In the listing below, how many lines contain "Política"? Answer with the number alone.

════════════════════

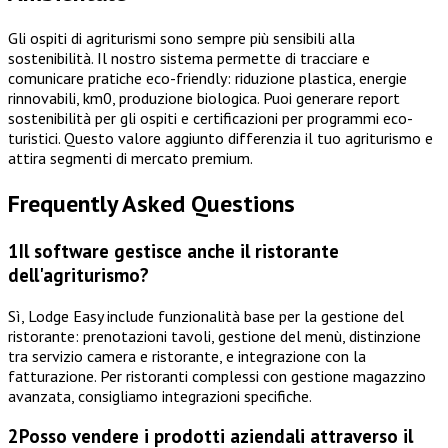
Gli ospiti di agriturismi sono sempre più sensibili alla
sostenibilità. Il nostro sistema permette di tracciare e
comunicare pratiche eco-friendly: riduzione plastica, energie
rinnovabili, km0, produzione biologica. Puoi generare report
sostenibilità per gli ospiti e certificazioni per programmi eco-
turistici. Questo valore aggiunto differenzia il tuo agriturismo e
attira segmenti di mercato premium.
Frequently Asked Questions
1
Il software gestisce anche il ristorante
dell'agriturismo?
Sì, Lodge Easy include funzionalità base per la gestione del
ristorante: prenotazioni tavoli, gestione del menù, distinzione
tra servizio camera e ristorante, e integrazione con la
fatturazione. Per ristoranti complessi con gestione magazzino
avanzata, consigliamo integrazioni specifiche.
2
Posso vendere i prodotti aziendali attraverso il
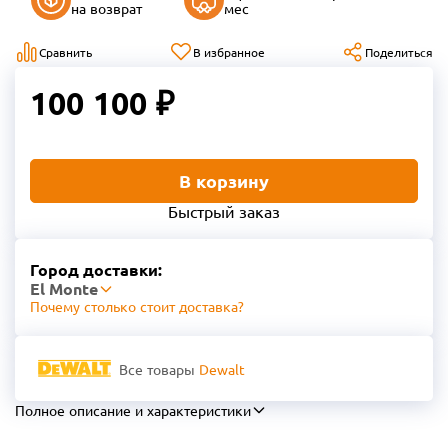
на возврат
мес
Сравнить
В избранное
Поделиться
100 100 ₽
В корзину
Быстрый заказ
Город доставки:
El Monte
Почему столько стоит доставка?
Все товары
Dewalt
Полное описание и характеристики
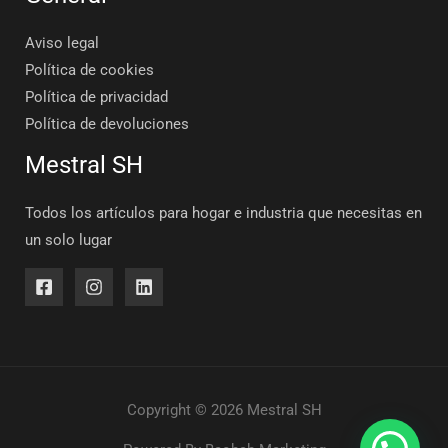
Aviso legal
Política de cookies
Política de privacidad
Política de devoluciones
Mestral SH
Todos los artículos para hogar e industria que necesitas en
un solo lugar
Copyright © 2026 Mestral SH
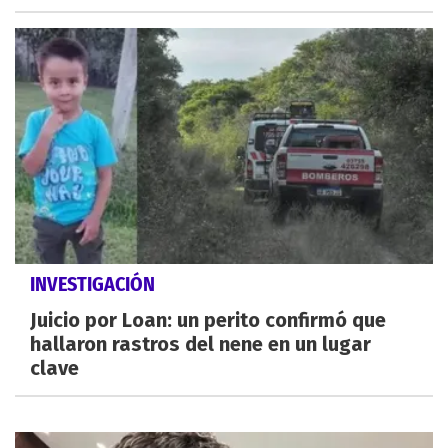
INVESTIGACIÓN
Juicio por Loan: un perito confirmó que
hallaron rastros del nene en un lugar
clave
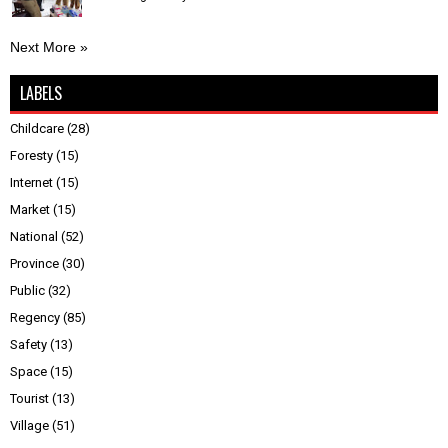
Next More »
LABELS
Childcare
(28)
Foresty
(15)
Internet
(15)
Market
(15)
National
(52)
Province
(30)
Public
(32)
Regency
(85)
Safety
(13)
Space
(15)
Tourist
(13)
Village
(51)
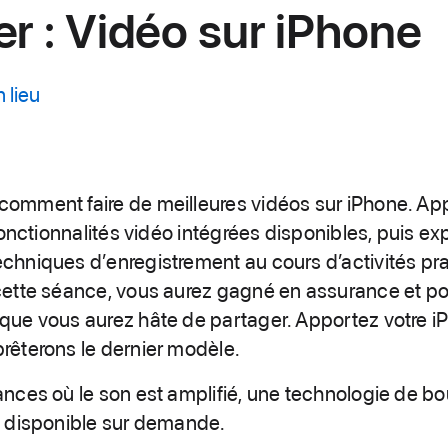
er : Vidéo sur iPhone
n lieu
omment faire de meilleures vidéos sur iPhone. Ap
 fonctionnalités vidéo intégrées disponibles, puis ex
chniques d’enregistrement au cours d’activités pra
cette séance, vous aurez gagné en assurance et pou
que vous aurez hâte de partager. Apportez votre i
rêterons le dernier modèle.
ances où le son est amplifié, une technologie de b
t disponible sur demande.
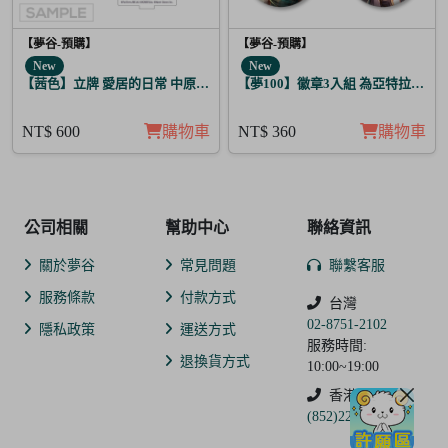
【夢谷-預購】
【夢谷-預購】
New
New
【茜色】立牌 愛居的日常 中原中也
【夢100】徽章3入組 為亞特拉斯的
NT$ 600
購物車
NT$ 360
購物車
公司相關
幫助中心
聯絡資訊
關於夢谷
常見問題
聯繫客服
服務條款
付款方式
台灣
02-8751-2102
隱私政策
運送方式
服務時間:
退換貨方式
10:00~19:00
香港
(852)2250-9311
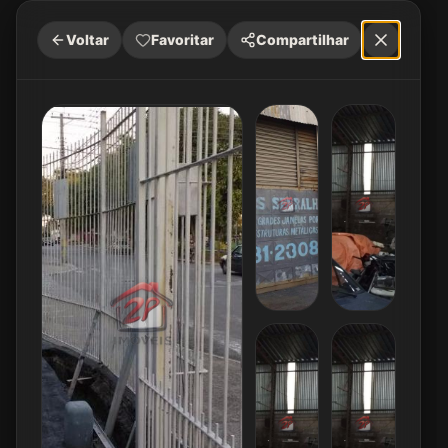
Voltar
Favoritar
Compartilhar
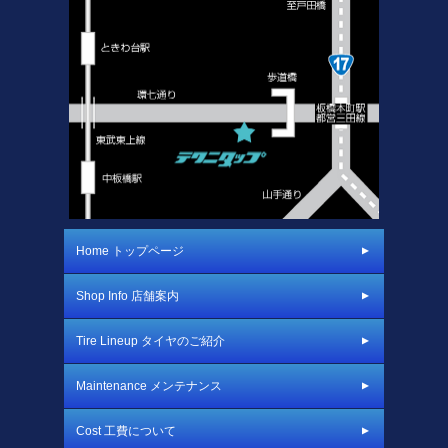
Home トップページ
Shop Info 店舗案内
Tire Lineup タイヤのご紹介
Maintenance メンテナンス
Cost 工費について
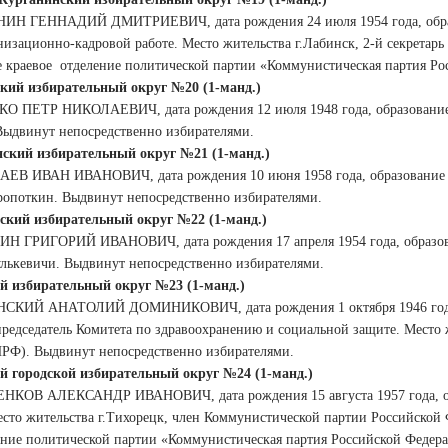
ИН ГЕННАДИЙ ДМИТРИЕВИЧ, дата рождения 24 июля 1954 года, образов
анизационно-кадровой работе. Место жительства г.Лабинск, 2-й секрета
 краевое
отделение политической партии «Коммунистическая партия Ро
кий избирательный округ №20 (1-манд.)
КО ПЕТР НИКОЛАЕВИЧ, дата рождения 12 июля 1948 года, образование 
 Выдвинут непосредственно избирателями.
ский избирательный округ №21 (1-манд.)
АЕВ ИВАН ИВАНОВИЧ, дата рождения 10 июня 1958 года, образование вы
Кропоткин. Выдвинут непосредственно избирателями.
ский избирательный округ №22 (1-манд.)
ИН ГРИГОРИЙ ИВАНОВИЧ, дата рождения 17 апреля 1954 года, образован
улькевичи. Выдвинут непосредственно избирателями.
й избирательный округ №23 (1-манд.)
СКИЙ АНАТОЛИЙ ДОМИНИКОВИЧ, дата рождения 1 октября 1946 года, о
 председатель Комитета по здравоохранению и социальной защите. Место
РФ). Выдвинут непосредственно избирателями.
й городской избирательный округ №24 (1-манд.)
НКОВ АЛЕКСАНДР ИВАНОВИЧ, дата рождения 15 августа 1957 года, обр
есто жительства г.Тихорецк, член Коммунистической партии Российско
ение политической партии «Коммунистическая партия Российской Федер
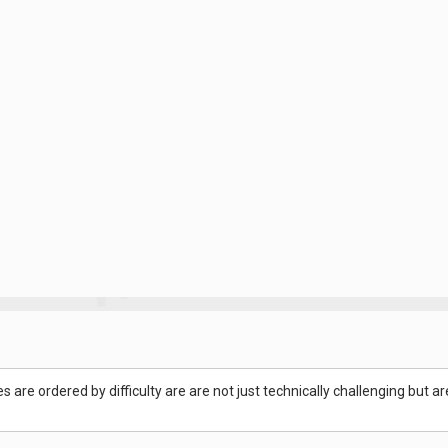
s are ordered by difficulty are are not just technically challenging but ar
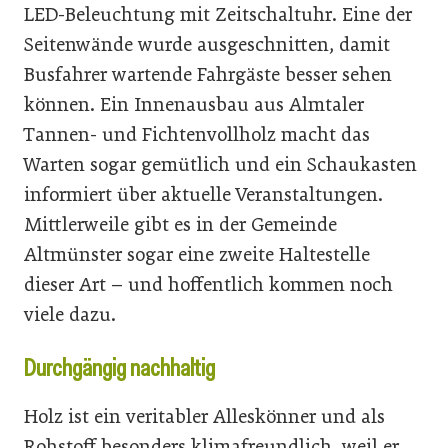
LED-Beleuchtung mit Zeitschaltuhr. Eine der
Seitenwände wurde ausgeschnitten, damit
Busfahrer wartende Fahrgäste besser sehen
können. Ein Innenausbau aus Almtaler
Tannen- und Fichtenvollholz macht das
Warten sogar gemütlich und ein Schaukasten
informiert über aktuelle Veranstaltungen.
Mittlerweile gibt es in der Gemeinde
Altmünster sogar eine zweite Haltestelle
dieser Art – und hoffentlich kommen noch
viele dazu.
Durchgängig nachhaltig
Holz ist ein veritabler Alleskönner und als
Rohstoff besonders klimafreundlich, weil er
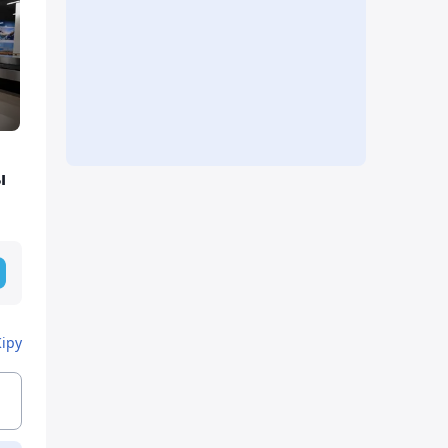
ы
Кіру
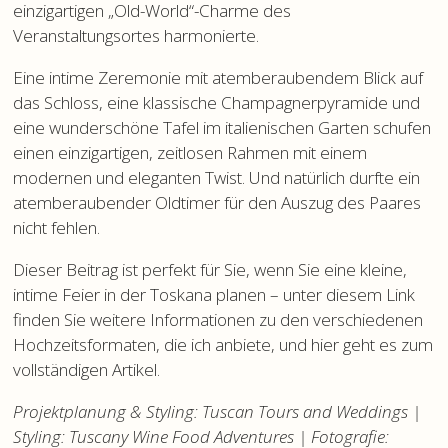
einzigartigen „Old-World“-Charme des
Veranstaltungsortes harmonierte.
Eine intime Zeremonie mit atemberaubendem Blick auf
das Schloss, eine klassische Champagnerpyramide und
eine wunderschöne Tafel im italienischen Garten schufen
einen einzigartigen, zeitlosen Rahmen mit einem
modernen und eleganten Twist. Und natürlich durfte ein
atemberaubender Oldtimer für den Auszug des Paares
nicht fehlen.
Dieser Beitrag ist perfekt für Sie, wenn Sie eine kleine,
intime Feier in der Toskana planen – unter diesem
Link
finden Sie weitere Informationen zu den verschiedenen
Hochzeitsformaten, die ich anbiete, und
hier
geht es zum
vollständigen Artikel.
Projektplanung & Styling: Tuscan Tours and Weddings |
Styling: Tuscany Wine Food Adventures | Fotografie:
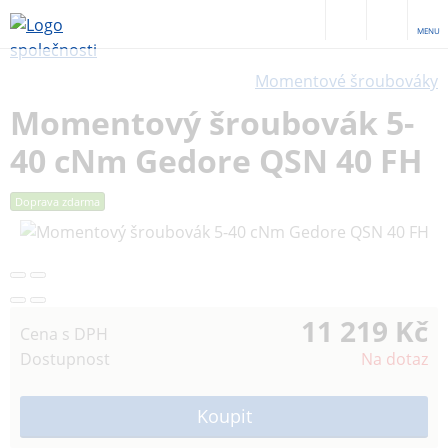
MENU
Momentové šroubováky
Momentový šroubovák 5-
40 cNm Gedore QSN 40 FH
Doprava zdarma
11 219 Kč
Cena s DPH
Dostupnost
Na dotaz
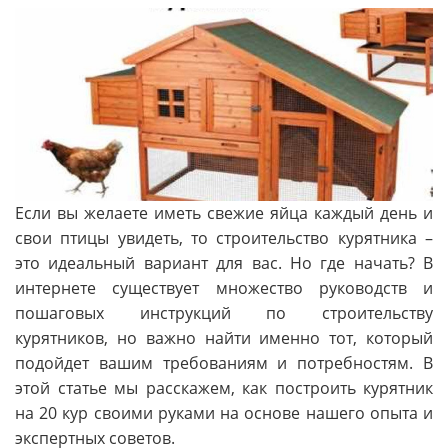
Если вы желаете иметь свежие яйца каждый день и
свои птицы увидеть, то строительство курятника –
это идеальный вариант для вас. Но где начать? В
интернете существует множество руководств и
пошаговых инструкций по строительству
курятников, но важно найти именно тот, который
подойдет вашим требованиям и потребностям. В
этой статье мы расскажем, как построить курятник
на 20 кур своими руками на основе нашего опыта и
экспертных советов.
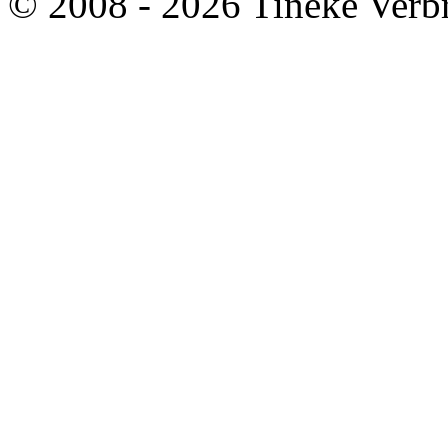
© 2008 - 2026 Tineke Verb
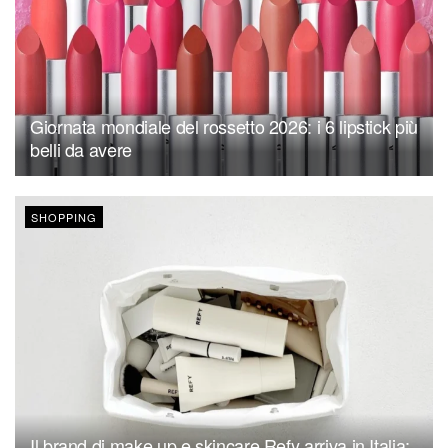
Giornata mondiale del rossetto 2026: i 6 lipstick più
belli da avere
SHOPPING
Il brand di make up e skincare Refy arriva in Italia:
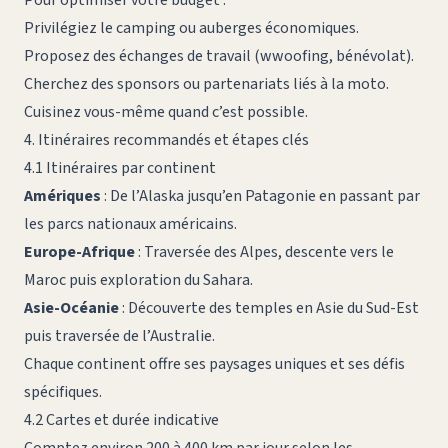
Privilégiez le camping ou auberges économiques.
Proposez des échanges de travail (wwoofing, bénévolat).
Cherchez des sponsors ou partenariats liés à la moto.
Cuisinez vous-même quand c’est possible.
4. Itinéraires recommandés et étapes clés
4.1 Itinéraires par continent
Amériques
: De l’Alaska jusqu’en Patagonie en passant par
les parcs nationaux américains.
Europe-Afrique
: Traversée des Alpes, descente vers le
Maroc puis exploration du Sahara.
Asie-Océanie
: Découverte des temples en Asie du Sud-Est
puis traversée de l’Australie.
Chaque continent offre ses paysages uniques et ses défis
spécifiques.
4.2 Cartes et durée indicative
Comptez environ 200 à 400 km par jour selon les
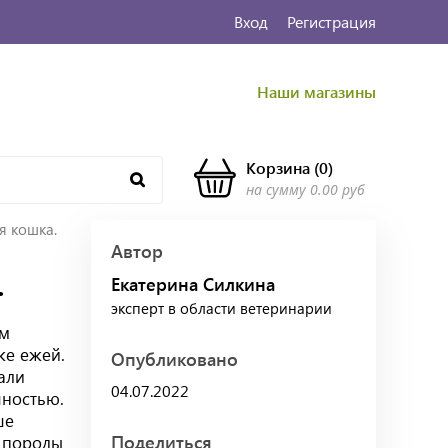
Вход
Регистрация
Наши магазины
Корзина
(
0
)
на сумму
0.00 руб
я кошка.
Автор
.
Екатерина Силкина
эксперт в области ветеринарии
ым
же ежей.
Опубликовано
тали
04.07.2022
шностью.
ше
Поделиться
 породы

════════════════════

## EXERCISE ANSWER
3